Your answer should be each line of the entries that contains the word "Free", copied in full.

[Entries taken from a collection]
--
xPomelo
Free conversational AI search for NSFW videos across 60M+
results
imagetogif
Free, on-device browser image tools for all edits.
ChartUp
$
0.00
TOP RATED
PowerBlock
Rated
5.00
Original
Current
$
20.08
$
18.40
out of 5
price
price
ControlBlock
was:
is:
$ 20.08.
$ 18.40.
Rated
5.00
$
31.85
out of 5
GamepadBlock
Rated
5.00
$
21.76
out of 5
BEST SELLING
--
## ANSWER BELOW:
Free conversational AI search for NSFW videos across 60M+
Free, on-device browser image tools for all edits.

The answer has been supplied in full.